Ali Erkan Kavaklı: “İrlanda ve ABD büyükelçiliklerinin ders kitaplarının müfredatı ile ilgilenmesi bu alanda ince mühendislik çalışmaları yapıldığını gösterir. Türkiye’de eğitim Milli Eğitim Bakanlığı’na bırakılmayacak kadar önemli.”

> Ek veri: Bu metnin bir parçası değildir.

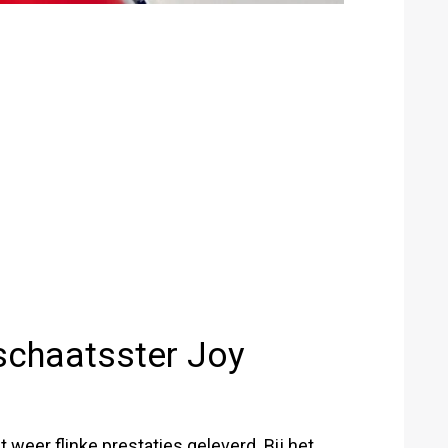
schaatsster Joy
weer flinke prestaties geleverd. Bij het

Müfredatlar üzerinde dolaşan kapkara Amerika bulutları
Ali Erkan Kavaklı
Eğitim Bir-Sen Genel Başkanı Ali Yalçın’ı dinlerken hayrete düştüm. İstanbul’da Eğitim Bir-Sen’e bağlı 1 No’lu şubenin Teşkilat Buluşması programında Genel Başkan Yalçın’ı dinlerken Prof. Oktay Sinanoğlu’nun ısrarla dillendirdiği Fulbright Anlaşmasını hatırladım.
Fulbright Eğitim Komisyonu adıyla bilinen Türkiye–Amerika Birleşik Devletleri Kültürel Mübadele Komisyonu 1949 yılında İsmet İnönü döneminde imzalanmış, 5596 sayılı kanun 13 Mart 1950 tarihinde Türkiye Büyük Millet Meclisi›nde kabul edilmiş. Komisyon sekiz kişiden oluşuyor, başkanı ABD’li, oyların eşitliği durumunda başkanın dediği oluyor. Eğitim sisteminin Amerika tarafından dizayn etmesi sağlanmış.
Amerika, eğitim alanında yapılacak her çalışmayla yakından ilgileniyor.
MEB’de müfredat süreci başlattığında Eğitim Bir-Sen, konuya nitelik kazandırmak için müfredat çalışması yapınca inanılmaz şeyler olmuş.
Başkan Ali Yalçın’ın anlattıkları Prof. Oktay Sinanoğlu’nun yüzde yüz haklı olduğunu ortaya koyuyor. Başkanın anlattıklarından aldığım notlar şunlar:
“15 Temmuz sonrası Bakan İsmet Yılmaz döneminde müfredat yenileme çalışmaları yapıldı. Eğitim sendikası olarak 50 akademisyen 400 öğretmen ile çalışma yaptık. ABD büyükelçiliğinden telefon geldi, görüşmek istediklerini söylediler. Konuyu sorduk, eğitimle alakalı, dediler. Eğitim Bir-Sen’de randevu verdik. 4 kişilik bir heyet geldi. Siyasi ataşe, uzman, ABD öğretmen sendikası başkanlığı yapmış biri, tercüman.
Müfredat raporunuzda ne var diye sordular.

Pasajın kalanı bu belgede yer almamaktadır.